Adan & Ilse : Cold Diamonds (interview bonus)

10 Août 15 Adan & Ilse : Cold Diamonds (interview bonus)

Étonnante nouvelle sortie pour Adan & Ilse. Les aspects les plus moites de leur musique cèdent progressivement la place à des atmosphères plus recherchées, plus intimes en quelque sorte, comme si le projet, une fois les bases posées, s’émancipaient pour trouver ses propres marques en l’âme de chacun des trois protagonistes. Trois, c’était au moment de cette interview puisque, en début d’été, Peter Rainman a quitté le groupe.
Nous revenons donc en complément à notre interview sur ce qui a permis l’émergence d’une entité au-delà des postures.

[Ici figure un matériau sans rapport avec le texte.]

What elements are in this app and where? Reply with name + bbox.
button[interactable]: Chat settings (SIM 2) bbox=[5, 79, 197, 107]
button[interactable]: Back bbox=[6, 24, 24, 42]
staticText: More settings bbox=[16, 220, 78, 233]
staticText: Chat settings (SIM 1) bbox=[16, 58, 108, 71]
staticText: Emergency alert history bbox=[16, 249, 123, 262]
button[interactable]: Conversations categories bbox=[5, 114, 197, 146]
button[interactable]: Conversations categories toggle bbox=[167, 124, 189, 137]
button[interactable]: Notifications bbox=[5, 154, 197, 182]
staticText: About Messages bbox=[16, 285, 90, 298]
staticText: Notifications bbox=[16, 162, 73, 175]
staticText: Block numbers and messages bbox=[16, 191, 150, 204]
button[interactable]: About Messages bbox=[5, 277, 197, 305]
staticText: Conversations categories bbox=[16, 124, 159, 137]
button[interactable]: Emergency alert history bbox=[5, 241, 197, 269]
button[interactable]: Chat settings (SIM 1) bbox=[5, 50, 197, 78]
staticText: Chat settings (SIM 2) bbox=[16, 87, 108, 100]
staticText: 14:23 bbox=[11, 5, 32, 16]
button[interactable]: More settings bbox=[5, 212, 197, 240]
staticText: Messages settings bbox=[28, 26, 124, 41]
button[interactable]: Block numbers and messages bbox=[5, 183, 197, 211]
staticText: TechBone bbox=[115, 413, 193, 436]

Sylvaïn Nicolino : « Lost Overdrive » est un nouveau single en puissance : avez-vous des projets pour lui ?

Pedro : Oui, un album de remixes nommé Chirurgie Plastique est prévu pour septembre sur Unknown Pleasures avec notamment des remixes de « Lost Overdrive » par Neon Electronics et Dimeuhduzen. C’est un instru à la base composé par Peter, et cette base EBM m’a donné envie de chanter de manière plus monocorde et scandée. Une chose est certaine, notre point commun à tous les trois c’est que nous avons beaucoup de respect pour la musique des groupes pionniers de l’age d’or du label Mute qui m’a donné envie de fonder le groupe et le label.

Sur « Voice in Blue », le break surgit assez vite ; sans rythme, il vous place en état d’apesanteur. Ce flottement quasi ambient  vous interpelle aussi ?

Pedro : D’habitude c’est Peter qui compose ce genre de titres plus dancefloor mais celui-ci a été initié par Usher. Nous avons amené chacun notre petit supplément d’âme qui a fait que ce titre très axé club est devenu avec « Boys In Eyeliner » l’un de ceux qui nous ont placé numéro 1 dans les charts alternatifs allemands en avril dernier.

Peter : La plupart des titres qui m’ont bouleversé sont de véritables montées en puissance ; on pose une couche de sons, puis une seconde, etc. La version démo de « Vision In Blue » était beaucoup plus longue. J’ai voulu rompre la monotonie qui s’installait en arrêtant le tout et en mettant en avant Pedro quand il chante délicatement « Don’t forget my Voice »… C’est comme un au revoir, un décollage définitif… on s’éloigne… et les sons reviennent ; c’est une sorte de transe.

« Failures » et « Some Desire » relèvent fortement de la manière de Usher. Comme vous avez chacun plusieurs projets, comment réussissez-vous à ne pas vous perdre en route ? Y a-t-il entre vous trois un cahier des charges propre à Adan & Ilse ?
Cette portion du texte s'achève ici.